THE NEWS WRAP: Google says it has no grand plan to lock down Android

While Google has taken its Android operating system into new places, like cars, watches and TVs, it’s also limiting the degree to which hardware makers can tinker with core parts of that software, Recode reports.

 

Google vice president of engineering Hiroshi Lockheimer says Google the company doesn’t have a grand plan to lock down Android.

 

“It’s not some Google-way-or-the-highway kind of thing,” he says.

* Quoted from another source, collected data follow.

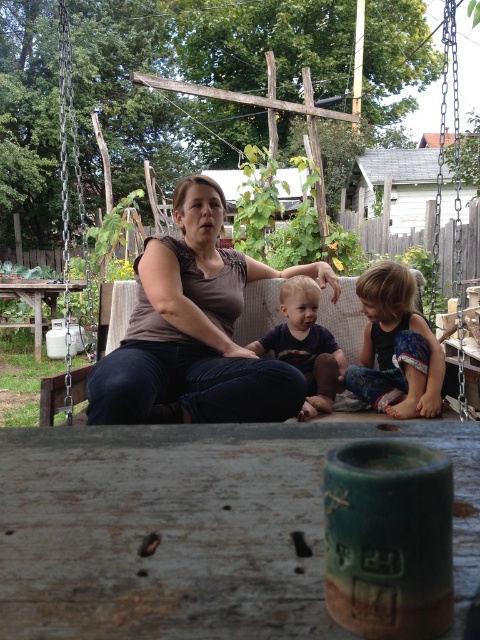 Who is shorter, matte brown tank top at center or wooden swing at center?

Standing shorter between the two is matte brown tank top at center.

Is matte brown tank top at center shorter than wooden swing at center?

Indeed, matte brown tank top at center has a lesser height compared to wooden swing at center.

Is point (175, 300) positioned before point (304, 84)?

Yes, it is.

Identify the location of matte brown tank top at center. (194, 330).

Measure the distance between blonde hair toddler at center and green leafy plant at left.

3.54 meters

Is blonde hair toddler at center behind green leafy plant at left?

No, it is in front of green leafy plant at left.

Is point (272, 336) positioned after point (8, 392)?

No, (272, 336) is closer to viewer.

The height and width of the screenshot is (640, 480). What are the coordinates of `blonde hair toddler at center` in the screenshot? It's located at point(305,346).

Between point (259, 268) and point (28, 406), which one is positioned in front?

Point (259, 268) is more forward.

Can you confirm if wooden swing at center is bigger than green leafy plant at left?

Yes.

Does point (440, 355) come farther from viewer compared to point (56, 360)?

No, (440, 355) is in front of (56, 360).

Find the location of `wooden swing at center`. wooden swing at center is located at coordinates (455, 134). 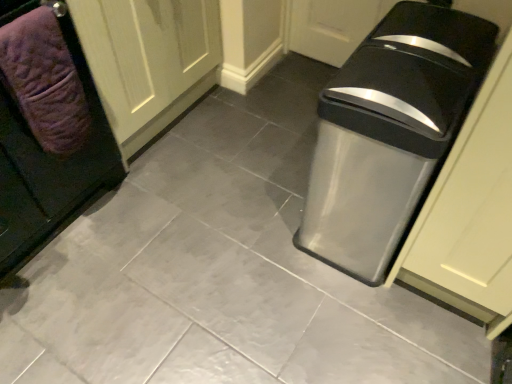 Question: Is metallic gray trash can at right located outside white wood door at upper left?

Choices:
 (A) no
 (B) yes

Answer: (B)

Question: Would you consider metallic gray trash can at right to be distant from white wood door at upper left?

Choices:
 (A) no
 (B) yes

Answer: (A)

Question: Can you confirm if metallic gray trash can at right is wider than white wood door at upper left?

Choices:
 (A) yes
 (B) no

Answer: (B)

Pinterest to dwarf Twitter, Facebook

Social media platform Pinterest could be on its way to becoming an advertising giant that will dwarf Twitter and Facebook, Forbes reports.

 

The platform isn’t yet five years old, women make up over 80% of its users, and its user base is projected to go over 40 million this year. Fifty percent of new signups come from international users.

 

While advertising is currently Pinterest’s only source of revenue, Forbes speculates that it only requires the tiniest leap to imagine a scenario where the startup acts as a middleman for the hundreds of thousands of retailers already showcasing their products on the platform.

 

The company sees an opportunity in an open-ended form of search as discovery. Pinterest product head Tim Kendall says figuring out how to do that right “is the biggest opportunity in the last 10 or 20 years for online business”.

Snapchat ads

Disappearing message app Snapchat rolled out its first ads over the weekend.

 

The ads appeared in the ‘recent updates’ section of the app. One of the first ads was a trailer for the movie Ouija, a horror film that will be released in the United States on October 24.

Overnight

The Dow Jones Industrial Average is up 263.17 to 16,380.41. The Australian dollar is currently trading at US88 cents.